*** Dataset Section Begins ***

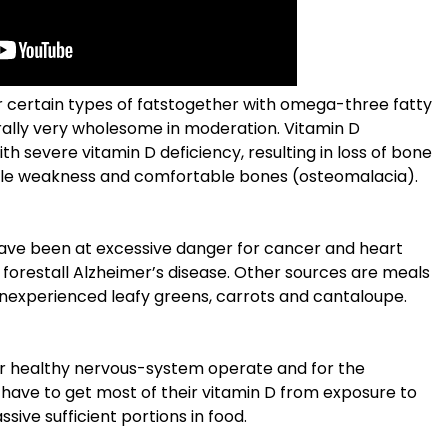
r certain types of fatstogether with omega-three fatty
terally very wholesome in moderation. Vitamin D
h severe vitamin D deficiency, resulting in loss of bone
cle weakness and comfortable bones (osteomalacia).
have been at excessive danger for cancer and heart
st forestall Alzheimer’s disease. Other sources are meals
nexperienced leafy greens, carrots and cantaloupe.
for healthy nervous-system operate and for the
 have to get most of their vitamin D from exposure to
assive sufficient portions in food.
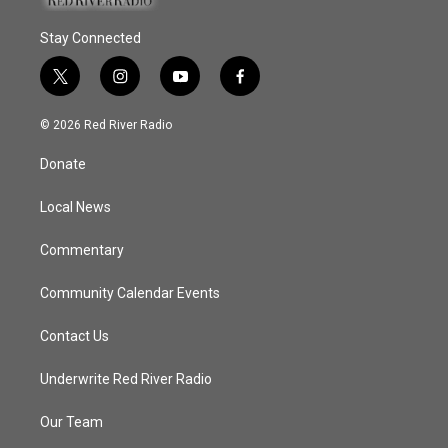
Stay Connected
t
i
y
f
w
n
o
a
i
s
u
c
© 2026 Red River Radio
t
t
t
e
t
a
u
b
Donate
e
g
b
o
r
r
e
o
a
k
Local News
m
Commentary
Community Calendar Events
Contact Us
Underwrite Red River Radio
Our Team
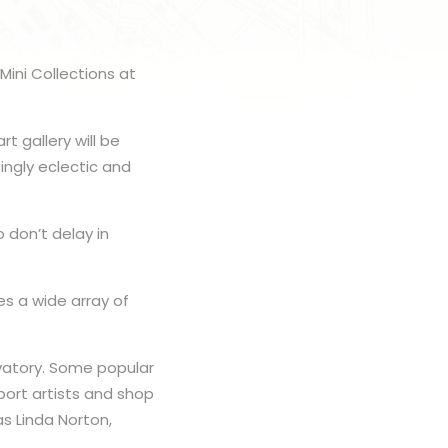
Mini Collections at
t gallery will be
ingly eclectic and
 don’t delay in
es a wide array of
rvatory. Some popular
port artists and shop
as Linda Norton,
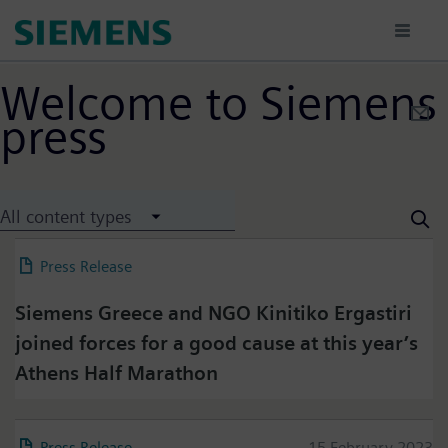
Skip
to
main
content
Welcome to Siemens
press
All content types
Press Release
22 March 2023
Siemens Greece and NGO Kinitiko Ergastiri
joined forces for a good cause at this year’s
Athens Half Marathon
Press Release
15 February 2023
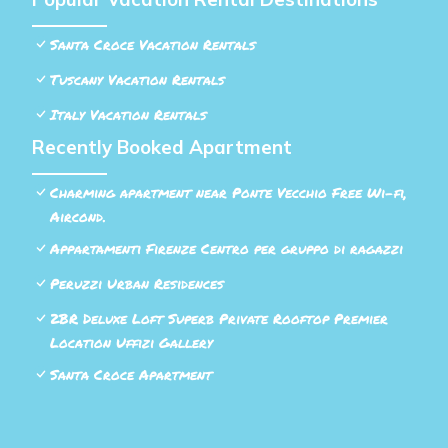
Santa Croce Vacation Rentals
Tuscany Vacation Rentals
Italy Vacation Rentals
Recently Booked Apartment
Charming apartment near Ponte Vecchio Free Wi-fi,
Aircond.
Appartamenti Firenze Centro per gruppo di ragazzi
Peruzzi Urban Residences
2BR Deluxe Loft Superb Private Rooftop Premier
Location Uffizi Gallery
Santa Croce Apartment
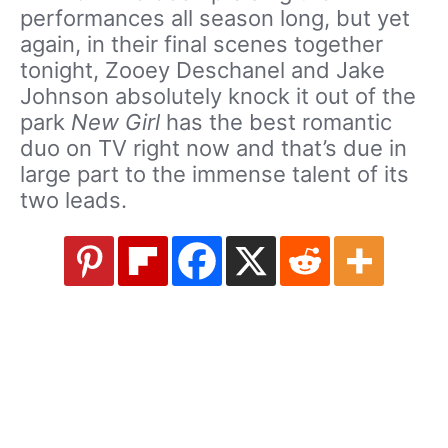
performances all season long, but yet
again, in their final scenes together
tonight, Zooey Deschanel and Jake
Johnson absolutely knock it out of the
park
New Girl
has the best romantic
duo on TV right now and that’s due in
large part to the immense talent of its
two leads.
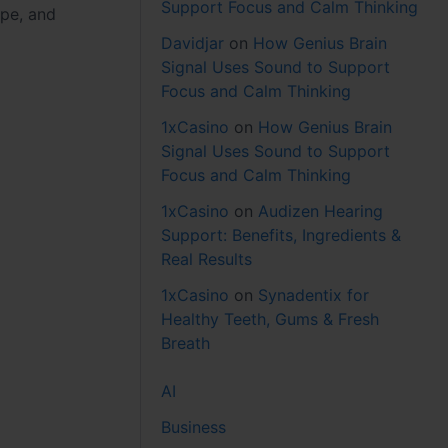
Support Focus and Calm Thinking
ape, and
Davidjar
on
How Genius Brain
Signal Uses Sound to Support
Focus and Calm Thinking
1xCasino
on
How Genius Brain
Signal Uses Sound to Support
Focus and Calm Thinking
1xCasino
on
Audizen Hearing
Support: Benefits, Ingredients &
Real Results
1xCasino
on
Synadentix for
Healthy Teeth, Gums & Fresh
Breath
AI
Business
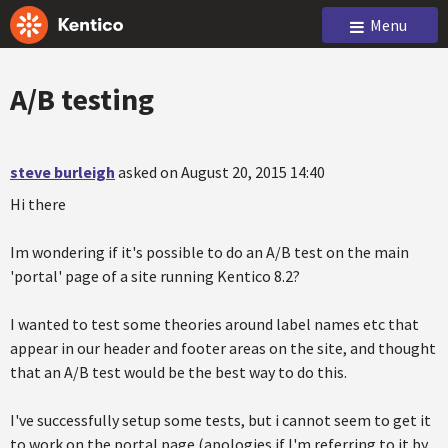
Menu
A/B testing
steve burleigh
asked on August 20, 2015 14:40
Hi there
Im wondering if it's possible to do an A/B test on the main
'portal' page of a site running Kentico 8.2?
I wanted to test some theories around label names etc that
appear in our header and footer areas on the site, and thought
that an A/B test would be the best way to do this.
I've successfully setup some tests, but i cannot seem to get it
to work on the portal page (apologies if I'm referring to it by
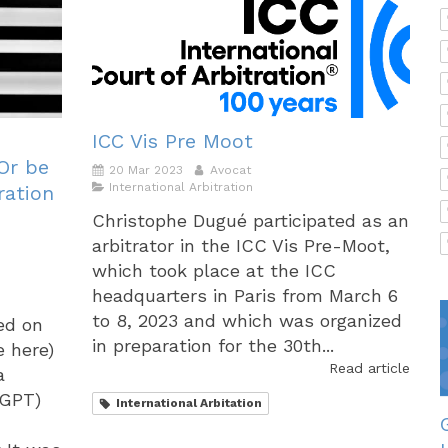
ICC Vis Pre Moot
 Or be
20 Mar 2023
Avocat
International Arbitration
ration
Christophe Dugué participated as an
arbitrator in the ICC Vis Pre-Moot,
which took place at the ICC
headquarters in Paris from March 6
to 8, 2023 and which was organized
hed on
in preparation for the 30th...
e here)
Read article
a
 GPT)
International Arbitation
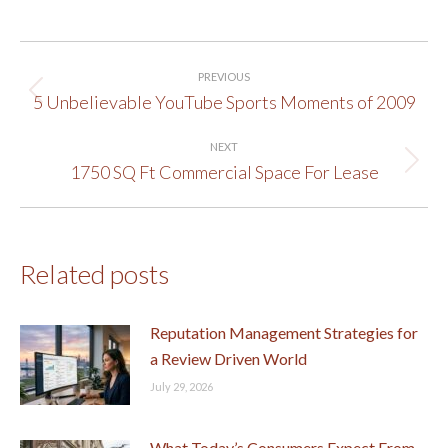
Post
PREVIOUS
navigation
5 Unbelievable YouTube Sports Moments of 2009
Previous
post:
NEXT
1750 SQ Ft Commercial Space For Lease
Next
post:
Related posts
Reputation Management Strategies for
a Review Driven World
July 29, 2026
What Today’s Consumers Expect From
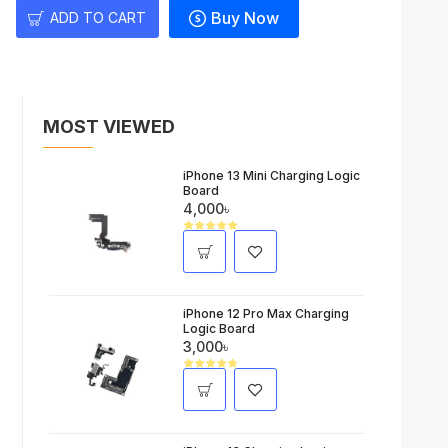
Buy Now
ADD TO CART
MOST VIEWED
iPhone 13 Mini Charging Logic
Board
4,000৳
iPhone 12 Pro Max Charging
Logic Board
3,000৳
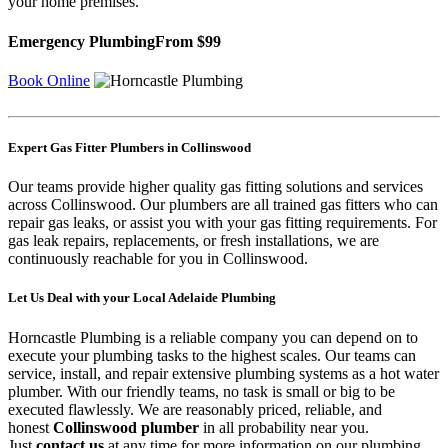
your home premises.
Emergency Plumbing
From $99
Book Online
Expert Gas Fitter Plumbers in Collinswood
Our teams provide higher quality gas fitting solutions and services
across Collinswood. Our plumbers are all trained gas fitters who can
repair gas leaks, or assist you with your gas fitting requirements. For
gas leak repairs, replacements, or fresh installations, we are
continuously reachable for you in Collinswood.
Let Us Deal with your Local Adelaide Plumbing
Horncastle Plumbing is a reliable company you can depend on to
execute your plumbing tasks to the highest scales. Our teams can
service, install, and repair extensive plumbing systems as a hot water
plumber. With our friendly teams, no task is small or big to be
executed flawlessly. We are reasonably priced, reliable, and
honest
Collinswood plumber
in all probability near you.
Just
contact us
at any time for more information on our plumbing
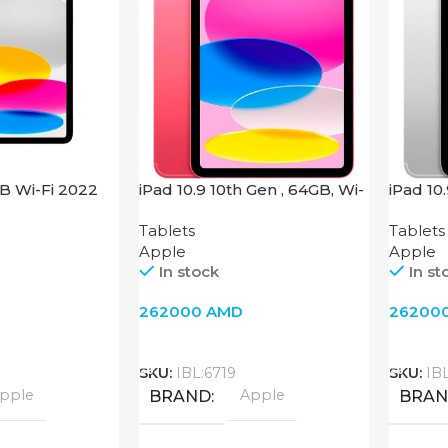
GB Wi-Fi 2022
iPad 10.9 10th Gen , 64GB, Wi-
iPad 10
Fi + 4G, Pink
Fi + 4G,
Tablets
Tablets
Apple
Apple
In stock
In st
262000
AMD
26200
Add To Cart
Add T
SKU:
IBL:6719
SKU:
IB
pple
Apple
BRAND
BRA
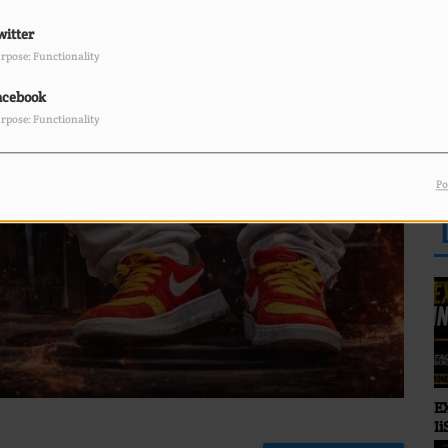
Sunny Bland
witter
rpose: Functionality
acebook
rpose: Functionality
FABIAN J on the mic
R
Bringing you that real
reggae energy — Roots.
Po
Culture. Vibes.
E
Ii
O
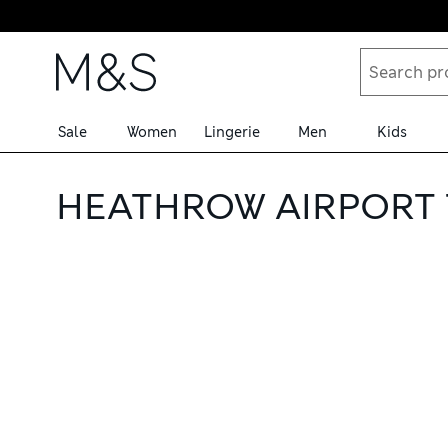
Skip to content
Sale
Women
Lingerie
Men
Kids
HEATHROW AIRPORT 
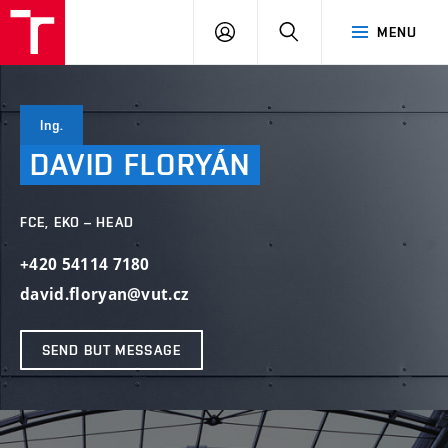
VUT
LOG
SEARCH
MENU
IN
Ing.
DAVID
FLORYÁN
FCE, EKO – HEAD
+420 54114 7180
david.floryan@vut.cz
SEND BUT MESSAGE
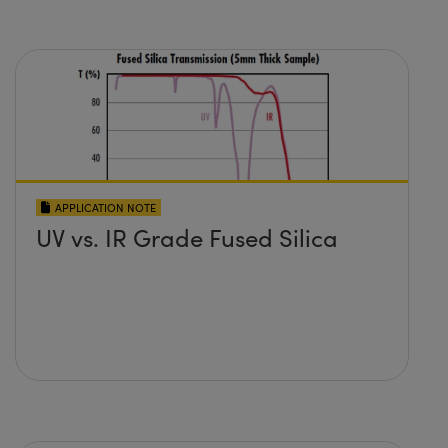
APPLICATION NOTE
UV vs. IR Grade Fused Silica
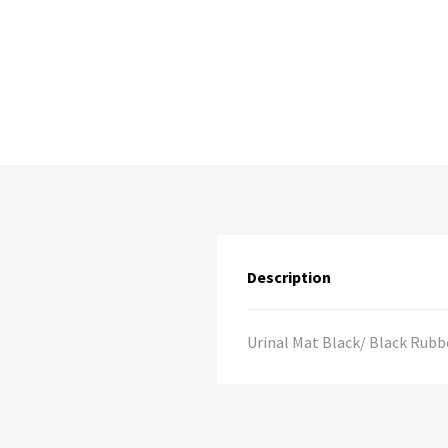
Description
Urinal Mat Black/ Black Rubbe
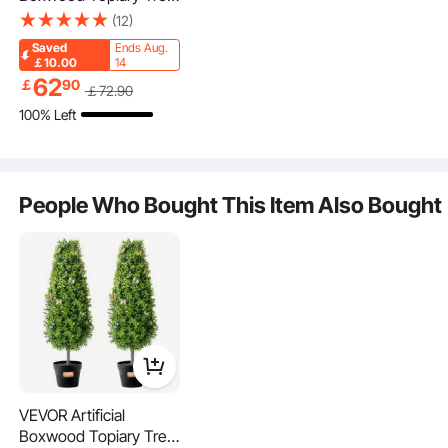
36 inch Tall (2 Pieces),
(12)
Faux Topiary Trees,
Saved
Ends Aug.
Green Faux Plant w/
￡10.00
14
Extra Leaves & Pot &
62
￡
90
￡
72
.90
Small Decoration, UV
100% Left
Rated Greenery Set for
Home Decor
Indoor/Outdoor
People Who Bought This Item Also Bought
Weather-Resistant
Zero Maintenance
VEVOR Artificial
Boxwood Topiary Tree,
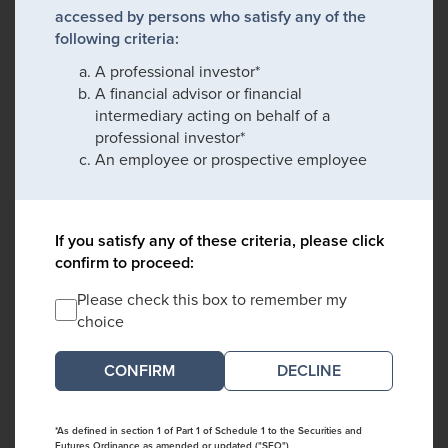
accessed by persons who satisfy any of the
following criteria:
A professional investor*
A financial advisor or financial
intermediary acting on behalf of a
professional investor*
An employee or prospective employee
If you satisfy any of these criteria, please click
confirm to proceed:
Please check this box to remember my
choice
DECLINE
*As defined in section 1 of Part 1 of Schedule 1 to the Securities and
Futures Ordinance as amended or updated ("SFO")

*** Dataset Section Ends ***

Task prompt ▸ Your answer should be the exact lines above from the one containing "in preparation for the 30th..." through the one containing "iPhone 12 Pro Max Charging", with both end lines kept and the pictures removed, please.

Answer for this exercise ▸
in preparation for the 30th...
e here)
Read article
a
 GPT)
International Arbitation
Post
PREVIOUS
navigation
5 Unbelievable YouTube Sports Moments of 2009
Previous
post:
NEXT
1750 SQ Ft Commercial Space For Lease
Next
post:
Related posts
Reputation Management Strategies for
a Review Driven World
July 29, 2026
What Today’s Consumers Expect From
Buy Now
ADD TO CART
MOST VIEWED
iPhone 13 Mini Charging Logic
Board
4,000৳
iPhone 12 Pro Max Charging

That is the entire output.